If your neighbor found themselves in need of borrowing your lawnmower, they would normally wait until normal working hours had ended and they knew you would be home from the office before asking. However, if they know you’re home, it’s much more tempting for them to ask then and there, interrupting your work. These impromptu emergencies that could have waited are now immediately in your focus, and the same applies for when your pet makes a mess on the floor and your bathroom sink’s faucet breaks, and this causes your work to take a back seat instead – significantly lowering your productivity.
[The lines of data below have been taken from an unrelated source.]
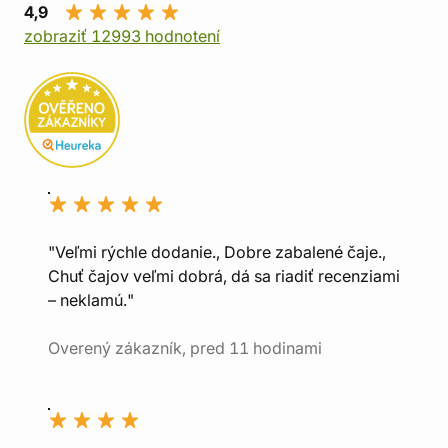
4,9
zobraziť 12993 hodnotení
"Veľmi rýchle dodanie., Dobre zabalené čaje.,
Chuť čajov veľmi dobrá, dá sa riadiť recenziami
– neklamú."
Overený zákazník, pred 11 hodinami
2. “You’re Not Really Working”

Anyone who has worked at home realizes that sitting on the couch in your PJs with a cup of coffee and your laptop is not always what it seems. While the image projected is “wasting time,” you are actually knee deep in a project that could bring your business outstanding profits. Other people such as roommates and family may not draw this same conclusion, and if you’re not really working, then what stops them from interrupting?

  • Constant interruptions.

If your toddler really, really, really wants to show off their newest drawing at that exact moment, they have full access to come up, demand your attention, and bring your productivity to a screeching halt. If your roommate wants to ask you a quick question that won’t take much of your time, it doesn’t matter if it only took a moment – your productivity has been stalled. In an office, a worker at a desk typing away is a clear sign to “wait until later,” but the same does not always apply at home, causing a stream of distractions that hold you back.

  • Fear of constant interruptions.

Perhaps you have a quiet day where no neighbors are asking for lawnmowers, no children are vying for your attention, and no roommate is asking you “just a really fast question,” which would draw your attention away from work. However, this does not mean the end of distractions. Working from home makes you available, allowing people to take advantage of this availability to the max – and after a while, you begin to expect them to. The sound of footsteps outside your room can make your brain seize, expecting the knock at your door and the inevitable distraction; even if it never comes, you have still lost your focus and the momentum driving you towards greater work.

3. Lack of Schedule.

A flexible schedule is the most appealing aspect of working at home, yet it also offers one of the greatest dangers to successfully working at home. Since you are essentially your own boss, there is no one else looming over you to ensure you come to work on time, work the necessary hours, and avoid longer breaks than necessary. This does make working much nicer, but it’s a burden in disguise.

  • “I’ll finish later.”

When distractions arise or the workload is just a touch too straining for the day, having the option to put off the tasks until later is as easy as closing your laptop. When you have the entire day at your beck and call, what stops you from simply doing it later that night, or in another hour, or in another four hours? Unfortunately, you are now making yourself even more available for distractions, which develop into greater distractions, which result in the day being gone and your work not being finished. In essence, “finishing it later” becomes a distraction of its own, preventing you from ever doing so.

4. More Appealing Things to Do

Of course, people are able to distract themselves better than anyone else. With the freedom to work when you want, how you want, who is there to tell you “no” when that Facebook tab looks at you longingly? While doing a load of laundry may be a simple temptation to avoid, the appeal of surfing on the internet for a while, having a snack, or taking a quick nap can talk you out of work faster than the interrupting roommate or distracting toddler.

Working from home is the dream situation, but while it offers a reprieve from many distractions, it encourages them in other places. The only way to make working from home as productive and comfortable as you imagine is by identifying these distractions and then putting barriers and tools in place to avoid them.